■ EXERCISE DIRECTIONS: I'd like an exact copy of every line from the start of the entries below through the line containing "Použité materiály", please.

■ DATA TO EXAMINE:
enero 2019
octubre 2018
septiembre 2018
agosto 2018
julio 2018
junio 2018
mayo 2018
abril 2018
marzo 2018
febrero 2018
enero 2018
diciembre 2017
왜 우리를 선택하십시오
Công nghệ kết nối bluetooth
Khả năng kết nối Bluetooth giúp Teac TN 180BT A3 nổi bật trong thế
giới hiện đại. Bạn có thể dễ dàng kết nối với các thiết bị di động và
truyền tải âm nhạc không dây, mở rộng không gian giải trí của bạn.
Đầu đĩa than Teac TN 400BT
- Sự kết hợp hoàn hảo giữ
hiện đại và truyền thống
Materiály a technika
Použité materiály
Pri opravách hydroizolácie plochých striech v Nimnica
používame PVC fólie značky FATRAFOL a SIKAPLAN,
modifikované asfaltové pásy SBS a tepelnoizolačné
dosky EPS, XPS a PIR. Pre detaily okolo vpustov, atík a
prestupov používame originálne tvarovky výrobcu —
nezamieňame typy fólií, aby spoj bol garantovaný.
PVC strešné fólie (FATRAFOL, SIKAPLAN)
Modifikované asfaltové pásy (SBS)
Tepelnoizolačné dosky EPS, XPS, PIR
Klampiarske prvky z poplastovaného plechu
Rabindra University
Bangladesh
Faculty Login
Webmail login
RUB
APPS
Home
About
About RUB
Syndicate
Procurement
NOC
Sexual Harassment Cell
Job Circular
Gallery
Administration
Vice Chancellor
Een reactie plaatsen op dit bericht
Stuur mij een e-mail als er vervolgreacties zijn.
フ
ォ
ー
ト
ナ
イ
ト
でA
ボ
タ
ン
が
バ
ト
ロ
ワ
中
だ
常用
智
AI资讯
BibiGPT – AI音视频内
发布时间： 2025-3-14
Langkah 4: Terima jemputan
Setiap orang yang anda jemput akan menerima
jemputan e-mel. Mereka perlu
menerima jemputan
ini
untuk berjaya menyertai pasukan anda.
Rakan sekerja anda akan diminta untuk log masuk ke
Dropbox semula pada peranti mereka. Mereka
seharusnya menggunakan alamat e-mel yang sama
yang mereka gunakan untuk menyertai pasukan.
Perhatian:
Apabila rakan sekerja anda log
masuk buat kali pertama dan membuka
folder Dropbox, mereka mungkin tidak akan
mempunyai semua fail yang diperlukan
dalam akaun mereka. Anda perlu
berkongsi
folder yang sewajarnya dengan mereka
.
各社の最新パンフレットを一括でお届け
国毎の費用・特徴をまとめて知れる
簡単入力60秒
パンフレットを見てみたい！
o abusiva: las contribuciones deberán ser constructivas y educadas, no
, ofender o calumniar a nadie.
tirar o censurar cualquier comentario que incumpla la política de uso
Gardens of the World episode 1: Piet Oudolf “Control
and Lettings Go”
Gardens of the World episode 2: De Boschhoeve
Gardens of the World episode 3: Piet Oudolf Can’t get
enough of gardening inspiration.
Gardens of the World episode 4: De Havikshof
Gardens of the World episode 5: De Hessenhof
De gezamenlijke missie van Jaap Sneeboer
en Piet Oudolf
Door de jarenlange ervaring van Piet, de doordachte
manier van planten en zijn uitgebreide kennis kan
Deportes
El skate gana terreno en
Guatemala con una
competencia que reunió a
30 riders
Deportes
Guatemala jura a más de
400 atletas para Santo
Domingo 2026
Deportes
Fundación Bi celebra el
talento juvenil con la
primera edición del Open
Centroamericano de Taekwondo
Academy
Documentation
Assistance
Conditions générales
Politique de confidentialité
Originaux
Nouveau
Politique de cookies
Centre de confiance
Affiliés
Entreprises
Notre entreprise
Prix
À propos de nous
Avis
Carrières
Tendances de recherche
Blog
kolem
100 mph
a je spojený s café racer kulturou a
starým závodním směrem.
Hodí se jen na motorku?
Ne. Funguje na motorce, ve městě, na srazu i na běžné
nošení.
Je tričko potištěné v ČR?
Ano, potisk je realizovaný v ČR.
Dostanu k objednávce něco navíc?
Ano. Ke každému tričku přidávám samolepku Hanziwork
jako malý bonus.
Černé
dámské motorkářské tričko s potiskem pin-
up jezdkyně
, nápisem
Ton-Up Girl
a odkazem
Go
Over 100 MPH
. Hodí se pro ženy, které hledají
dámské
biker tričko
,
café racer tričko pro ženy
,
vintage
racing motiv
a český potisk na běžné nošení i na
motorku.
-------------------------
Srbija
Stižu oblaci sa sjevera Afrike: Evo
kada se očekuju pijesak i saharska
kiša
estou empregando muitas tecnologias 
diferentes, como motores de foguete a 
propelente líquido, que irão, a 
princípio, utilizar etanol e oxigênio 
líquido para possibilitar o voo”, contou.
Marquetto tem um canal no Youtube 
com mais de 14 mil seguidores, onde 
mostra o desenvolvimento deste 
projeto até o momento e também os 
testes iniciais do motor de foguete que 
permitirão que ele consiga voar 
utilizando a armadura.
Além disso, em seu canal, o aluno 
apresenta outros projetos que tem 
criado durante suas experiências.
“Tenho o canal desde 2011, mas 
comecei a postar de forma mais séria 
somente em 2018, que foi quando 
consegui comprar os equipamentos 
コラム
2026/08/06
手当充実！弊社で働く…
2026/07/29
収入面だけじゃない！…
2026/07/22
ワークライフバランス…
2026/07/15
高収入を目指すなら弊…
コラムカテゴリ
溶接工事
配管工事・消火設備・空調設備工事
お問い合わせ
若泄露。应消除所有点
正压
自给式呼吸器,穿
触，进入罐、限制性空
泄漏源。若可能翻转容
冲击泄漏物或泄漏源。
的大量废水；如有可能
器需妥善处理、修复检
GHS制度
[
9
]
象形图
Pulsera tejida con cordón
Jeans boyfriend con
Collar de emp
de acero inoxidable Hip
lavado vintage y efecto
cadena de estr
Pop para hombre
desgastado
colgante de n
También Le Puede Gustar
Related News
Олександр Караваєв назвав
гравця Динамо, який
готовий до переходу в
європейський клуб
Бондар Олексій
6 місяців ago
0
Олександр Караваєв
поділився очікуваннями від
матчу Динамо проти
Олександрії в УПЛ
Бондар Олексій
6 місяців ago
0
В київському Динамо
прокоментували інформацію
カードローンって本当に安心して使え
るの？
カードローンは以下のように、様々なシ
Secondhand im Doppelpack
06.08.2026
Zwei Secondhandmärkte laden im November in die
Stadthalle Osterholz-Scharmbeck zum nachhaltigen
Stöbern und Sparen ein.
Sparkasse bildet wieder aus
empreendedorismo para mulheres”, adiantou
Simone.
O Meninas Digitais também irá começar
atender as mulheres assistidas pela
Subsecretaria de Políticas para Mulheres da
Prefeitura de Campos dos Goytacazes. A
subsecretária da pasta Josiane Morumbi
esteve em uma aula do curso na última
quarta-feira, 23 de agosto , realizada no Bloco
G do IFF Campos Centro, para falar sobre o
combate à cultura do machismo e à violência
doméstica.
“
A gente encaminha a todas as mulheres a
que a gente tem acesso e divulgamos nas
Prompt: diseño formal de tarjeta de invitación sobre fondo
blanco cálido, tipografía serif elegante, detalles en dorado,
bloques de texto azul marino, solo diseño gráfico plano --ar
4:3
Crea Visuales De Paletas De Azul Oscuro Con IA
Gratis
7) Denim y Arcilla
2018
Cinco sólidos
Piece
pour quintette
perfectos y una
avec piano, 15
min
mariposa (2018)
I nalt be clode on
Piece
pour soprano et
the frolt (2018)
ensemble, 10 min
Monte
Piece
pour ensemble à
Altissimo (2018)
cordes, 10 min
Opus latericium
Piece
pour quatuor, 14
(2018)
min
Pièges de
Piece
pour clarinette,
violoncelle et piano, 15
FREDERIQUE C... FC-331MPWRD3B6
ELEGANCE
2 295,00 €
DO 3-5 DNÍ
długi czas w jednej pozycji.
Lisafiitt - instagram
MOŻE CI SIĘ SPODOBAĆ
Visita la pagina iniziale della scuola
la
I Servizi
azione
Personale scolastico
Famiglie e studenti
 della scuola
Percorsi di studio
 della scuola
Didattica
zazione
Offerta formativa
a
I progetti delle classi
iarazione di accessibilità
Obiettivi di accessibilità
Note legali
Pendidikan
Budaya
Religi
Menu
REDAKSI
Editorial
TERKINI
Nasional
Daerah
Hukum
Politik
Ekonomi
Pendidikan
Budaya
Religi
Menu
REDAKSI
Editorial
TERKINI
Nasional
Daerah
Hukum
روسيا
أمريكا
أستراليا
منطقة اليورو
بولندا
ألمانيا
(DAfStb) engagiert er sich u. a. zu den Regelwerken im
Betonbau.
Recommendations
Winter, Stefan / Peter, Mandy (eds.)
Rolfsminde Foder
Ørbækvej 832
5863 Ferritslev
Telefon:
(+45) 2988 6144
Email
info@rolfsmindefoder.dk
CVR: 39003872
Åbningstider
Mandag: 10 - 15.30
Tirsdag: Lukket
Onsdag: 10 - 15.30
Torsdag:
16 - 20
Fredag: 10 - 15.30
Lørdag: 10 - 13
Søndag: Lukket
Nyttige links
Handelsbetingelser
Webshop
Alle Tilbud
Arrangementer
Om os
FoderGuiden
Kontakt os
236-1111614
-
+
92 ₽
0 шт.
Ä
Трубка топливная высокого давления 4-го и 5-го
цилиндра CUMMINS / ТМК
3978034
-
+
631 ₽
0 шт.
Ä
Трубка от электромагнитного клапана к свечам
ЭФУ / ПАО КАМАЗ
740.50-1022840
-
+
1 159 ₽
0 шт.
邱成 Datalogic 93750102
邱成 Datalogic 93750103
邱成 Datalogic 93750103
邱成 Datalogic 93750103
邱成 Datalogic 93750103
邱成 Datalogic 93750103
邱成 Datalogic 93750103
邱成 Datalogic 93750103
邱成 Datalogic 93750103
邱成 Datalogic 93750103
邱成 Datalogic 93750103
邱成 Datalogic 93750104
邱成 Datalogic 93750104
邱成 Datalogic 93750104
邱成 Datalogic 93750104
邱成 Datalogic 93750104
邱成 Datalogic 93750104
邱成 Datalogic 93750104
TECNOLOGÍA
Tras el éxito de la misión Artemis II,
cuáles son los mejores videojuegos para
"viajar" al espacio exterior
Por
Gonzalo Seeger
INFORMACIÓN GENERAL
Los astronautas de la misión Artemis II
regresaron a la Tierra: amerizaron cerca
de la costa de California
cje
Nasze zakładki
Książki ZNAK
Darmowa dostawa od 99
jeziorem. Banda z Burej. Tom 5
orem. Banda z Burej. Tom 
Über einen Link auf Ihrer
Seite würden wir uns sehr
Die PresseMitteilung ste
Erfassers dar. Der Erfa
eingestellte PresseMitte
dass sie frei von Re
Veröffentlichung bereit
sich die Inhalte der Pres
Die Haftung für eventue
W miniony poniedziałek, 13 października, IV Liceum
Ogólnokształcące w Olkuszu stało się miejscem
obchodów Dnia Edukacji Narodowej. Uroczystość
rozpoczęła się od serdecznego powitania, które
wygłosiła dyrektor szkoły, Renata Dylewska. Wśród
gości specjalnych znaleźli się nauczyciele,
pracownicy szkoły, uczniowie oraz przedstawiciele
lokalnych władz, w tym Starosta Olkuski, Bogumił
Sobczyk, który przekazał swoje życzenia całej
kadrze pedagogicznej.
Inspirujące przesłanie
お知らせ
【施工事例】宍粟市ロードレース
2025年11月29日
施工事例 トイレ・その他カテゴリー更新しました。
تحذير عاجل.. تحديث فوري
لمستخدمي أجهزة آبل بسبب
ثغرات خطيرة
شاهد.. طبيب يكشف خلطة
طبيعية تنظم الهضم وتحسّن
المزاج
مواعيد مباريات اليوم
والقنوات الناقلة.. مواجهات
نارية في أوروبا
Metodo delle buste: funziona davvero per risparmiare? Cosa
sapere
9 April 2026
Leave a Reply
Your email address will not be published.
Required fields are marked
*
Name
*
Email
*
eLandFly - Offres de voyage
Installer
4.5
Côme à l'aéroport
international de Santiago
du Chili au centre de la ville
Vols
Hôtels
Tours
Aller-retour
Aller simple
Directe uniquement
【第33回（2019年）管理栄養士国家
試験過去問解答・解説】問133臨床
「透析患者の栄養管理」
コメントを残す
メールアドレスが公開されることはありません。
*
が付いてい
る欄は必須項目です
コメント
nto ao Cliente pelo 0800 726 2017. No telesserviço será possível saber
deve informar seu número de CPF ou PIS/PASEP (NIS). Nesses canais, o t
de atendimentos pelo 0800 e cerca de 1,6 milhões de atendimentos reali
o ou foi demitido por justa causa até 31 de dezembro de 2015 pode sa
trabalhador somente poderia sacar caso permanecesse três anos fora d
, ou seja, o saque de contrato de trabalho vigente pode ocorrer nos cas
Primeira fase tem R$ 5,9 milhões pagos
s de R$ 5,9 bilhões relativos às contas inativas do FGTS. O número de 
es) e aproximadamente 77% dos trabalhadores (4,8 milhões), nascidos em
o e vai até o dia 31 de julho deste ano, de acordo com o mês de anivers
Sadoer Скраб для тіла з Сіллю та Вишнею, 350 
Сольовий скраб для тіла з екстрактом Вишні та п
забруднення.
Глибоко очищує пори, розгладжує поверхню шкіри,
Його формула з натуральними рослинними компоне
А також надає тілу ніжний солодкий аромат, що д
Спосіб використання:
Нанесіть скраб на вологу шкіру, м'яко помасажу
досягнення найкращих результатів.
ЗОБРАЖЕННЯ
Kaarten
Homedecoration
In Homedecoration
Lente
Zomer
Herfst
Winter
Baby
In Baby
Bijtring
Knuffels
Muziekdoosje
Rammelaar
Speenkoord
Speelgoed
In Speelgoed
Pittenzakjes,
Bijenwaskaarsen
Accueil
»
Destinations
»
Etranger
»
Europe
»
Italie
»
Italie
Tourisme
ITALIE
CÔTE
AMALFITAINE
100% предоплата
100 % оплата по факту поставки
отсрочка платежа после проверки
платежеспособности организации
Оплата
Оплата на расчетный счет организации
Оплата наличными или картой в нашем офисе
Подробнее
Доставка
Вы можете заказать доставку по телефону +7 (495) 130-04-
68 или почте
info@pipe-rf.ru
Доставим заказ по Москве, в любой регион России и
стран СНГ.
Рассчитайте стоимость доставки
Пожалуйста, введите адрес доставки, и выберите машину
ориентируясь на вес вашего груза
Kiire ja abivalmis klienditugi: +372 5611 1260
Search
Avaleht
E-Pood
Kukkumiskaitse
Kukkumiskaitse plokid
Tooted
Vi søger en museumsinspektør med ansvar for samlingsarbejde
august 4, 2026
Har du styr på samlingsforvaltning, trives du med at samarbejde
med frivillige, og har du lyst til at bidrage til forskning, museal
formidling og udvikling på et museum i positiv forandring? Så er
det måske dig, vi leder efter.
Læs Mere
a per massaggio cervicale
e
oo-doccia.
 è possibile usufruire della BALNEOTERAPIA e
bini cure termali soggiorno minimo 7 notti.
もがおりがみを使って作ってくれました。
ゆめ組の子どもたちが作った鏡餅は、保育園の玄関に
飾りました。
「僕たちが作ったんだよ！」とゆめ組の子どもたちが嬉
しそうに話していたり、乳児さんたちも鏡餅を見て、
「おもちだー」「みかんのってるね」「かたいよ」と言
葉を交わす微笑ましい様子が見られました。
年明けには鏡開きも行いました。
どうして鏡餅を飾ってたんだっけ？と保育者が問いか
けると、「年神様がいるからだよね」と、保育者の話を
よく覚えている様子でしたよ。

■ ANSWER FOR THE TASK:
enero 2019
octubre 2018
septiembre 2018
agosto 2018
julio 2018
junio 2018
mayo 2018
abril 2018
marzo 2018
febrero 2018
enero 2018
diciembre 2017
왜 우리를 선택하십시오
Công nghệ kết nối bluetooth
Khả năng kết nối Bluetooth giúp Teac TN 180BT A3 nổi bật trong thế
giới hiện đại. Bạn có thể dễ dàng kết nối với các thiết bị di động và
truyền tải âm nhạc không dây, mở rộng không gian giải trí của bạn.
Đầu đĩa than Teac TN 400BT
- Sự kết hợp hoàn hảo giữ
hiện đại và truyền thống
Materiály a technika
Použité materiály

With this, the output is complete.